Another time that we have found that women are especially vulnerable to metabolic decompensation is during delivery and the post delivery period. After delivery, a woman begins to “break-down” protein stores as the body changes from pregnancy metabolism to post-pregnancy metabolism. We have found that it is imperative that a woman follow her diet and continue to be monitored for a minimum of 2 weeks after delivery to prevent a metabolic episode. The importance of continuing diet after delivery was especially evident in a research report from Japan published in 2003. This woman was not very compliant with diet treatment during pregnancy, but stopped treatment after delivery. This woman died 51 days after delivery (3). This clearly shows the importance of diet management during and after a pregnancy in MSUD.

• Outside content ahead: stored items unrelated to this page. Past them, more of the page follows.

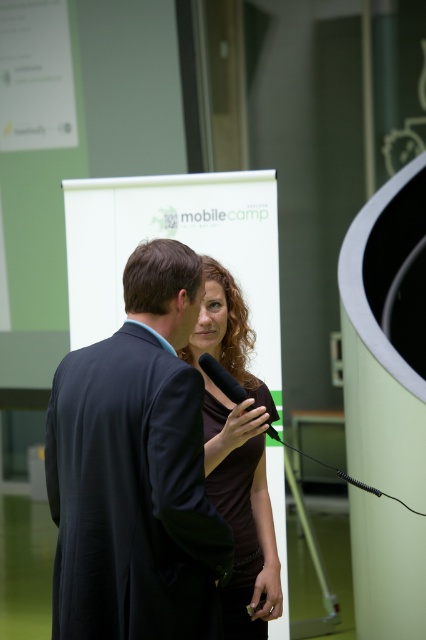 Is point (224, 355) more distant than point (198, 360)?

Yes, it is behind point (198, 360).

You are a GUI agent. You are given a task and a screenshot of the screen. Output one action in this format:
    pyautogui.click(x=<x>, y=<y>)
    Task: Click on the brown matte dress at center
    The height and width of the screenshot is (640, 426).
    Given the screenshot: What is the action you would take?
    pyautogui.click(x=238, y=458)

Which is behind, point (75, 512) or point (210, 368)?

The point (210, 368) is more distant.

Between dark blue suit at center and black matte microphone at center, which one is positioned higher?

Positioned higher is black matte microphone at center.

Between point (161, 509) and point (224, 371), which one is positioned behind?

The point (224, 371) is more distant.

Where is `dark blue suit at center`? The width and height of the screenshot is (426, 640). dark blue suit at center is located at coordinates (135, 468).

Who is higher up, dark blue suit at center or brown matte dress at center?

dark blue suit at center is higher up.

The image size is (426, 640). In order to click on dark blue suit at center in this screenshot , I will do `click(135, 468)`.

There are women with mild forms of MSUD that who may not require strict diet treatment as an adult and have few, if any, metabolic episodes. BUT, pregnancy is a big stress on metabolism as is the post-pregnancy period. So, even if a woman does not have problems associated with MSUD when she is not pregnant, this does not guarantee that she would not have problems during a pregnancy. Any woman with MSUD, no matter how mild it may be, should be followed by a metabolic clinic before pregnancy to assure good metabolic control and continue to be followed during and after her pregnancy. All of our women have been referred to a high-risk obstetrics clinic for more extensive monitoring of the mother and her developing fetus.
- Van Calcar SC, Harding CO, Davidson SR, Barness LA, Wolff JA (1992) Case reports of successful pregnancy in women with maple syrup urine disease and propionic acidemia. Am J Med Genet 44: 641-646.
- Grunewald S, Hinrichs F, Wendel U (1998) Pregnancy in a woman with maple syrup urine disease. J Inherit Metab Dis 21: 89-94.
- Yoshida S, Tanaka T (2003) Postpartum death with maple syrup urine disease. Inter J Gynecol Obstetrics 81: 57-58.